La situation de Bizerte, au point de vue au dépôt de charbon, est plus mauvaise encore que celle de Saïgon. Le 1er avril 1904, il n’y avait à Bizerte que 17 000 tonnes, et il en faudrait 100 000 au moins. Ici, l’Etat pourrait se soustraire à l’obligation d’opérer lui-même, en employant le moyen que propose M. Chautemps, et qui d’ailleurs profiterait à la colonie tout entière. Doubler Bizerte d’un important port de commerce, qui lui permettrait de se ravitailler continuellement en charbon, c’est-à-dire, opérer à Bizerte comme nous l’avons fait à Alger. Mais ceci n’est exécutable qu’à la condition de fournir un fret de retour aux charbonniers. La plupart des navires qui portent du charbon à Malte, vont chercher partout, jusque dans la Mer-Noire, un chargement de retour.
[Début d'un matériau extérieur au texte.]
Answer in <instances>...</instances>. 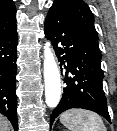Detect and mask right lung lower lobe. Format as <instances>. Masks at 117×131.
Instances as JSON below:
<instances>
[{"instance_id": "98d812e1", "label": "right lung lower lobe", "mask_w": 117, "mask_h": 131, "mask_svg": "<svg viewBox=\"0 0 117 131\" xmlns=\"http://www.w3.org/2000/svg\"><path fill=\"white\" fill-rule=\"evenodd\" d=\"M18 34L16 27L0 36V113L5 115L17 130L16 60Z\"/></svg>"}]
</instances>
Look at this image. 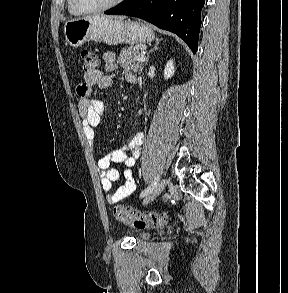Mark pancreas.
I'll use <instances>...</instances> for the list:
<instances>
[{
  "instance_id": "1",
  "label": "pancreas",
  "mask_w": 288,
  "mask_h": 293,
  "mask_svg": "<svg viewBox=\"0 0 288 293\" xmlns=\"http://www.w3.org/2000/svg\"><path fill=\"white\" fill-rule=\"evenodd\" d=\"M139 55L137 46L123 48L120 51L117 62L125 68L131 69L134 72L142 71L143 64L137 60Z\"/></svg>"
}]
</instances>
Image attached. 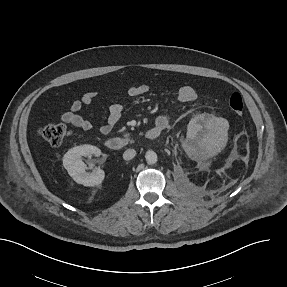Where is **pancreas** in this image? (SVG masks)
I'll return each instance as SVG.
<instances>
[{"mask_svg":"<svg viewBox=\"0 0 287 287\" xmlns=\"http://www.w3.org/2000/svg\"><path fill=\"white\" fill-rule=\"evenodd\" d=\"M124 137L130 141V135L129 134H125Z\"/></svg>","mask_w":287,"mask_h":287,"instance_id":"1","label":"pancreas"}]
</instances>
La Tunisie fournit assez de minerais et de phosphates pour assurer aux vapeurs d’abondantes cargaisons de retour.

Dès le principe, on a songé à créer à Bizerte un port de commerce à côté de l’arsenal maritime. Mais, à l’époque où l’on travaillait à rendre Bizerte accessible, on creusait le port et le canal de Tunis. De la sorte, le commerce de la Tunisie du Nord a continué à converger vers Tunis, tandis que Bizerte n’était guère fréquentée que par les paquebots-poste et les cargo-boats chargés de matériel pour le compte de la marine nationale.

Pourtant, Bizerte étant sur la route de Gibraltar à Port-Saïd, il passe annuellement, devant ce port, de 8 000 à 10 000 navires ; on était presque en droit d’espérer qu’avec le temps, quelques-uns d’entre eux viendraient y renouveler leur combustible. On fondait cette espérance en partie sur la transformation du port d’Alger, devenu grand pourvoyeur de charbon, au détriment de Gibraltar. Quelques-uns pensaient même, sans l’avouer ouvertement, que Bizerte supplanterait Alger. C’était de bonne guerre, puisque ces deux ports vivent sous un régime différent. Mais, pour avoir des chances de réussite, il aurait fallu ériger Bizerte en port franc, dès le principe. Or, on tua la poule aux œufs d’or, en établissant des taxes qui éloignèrent les vapeurs au lieu de les appeler.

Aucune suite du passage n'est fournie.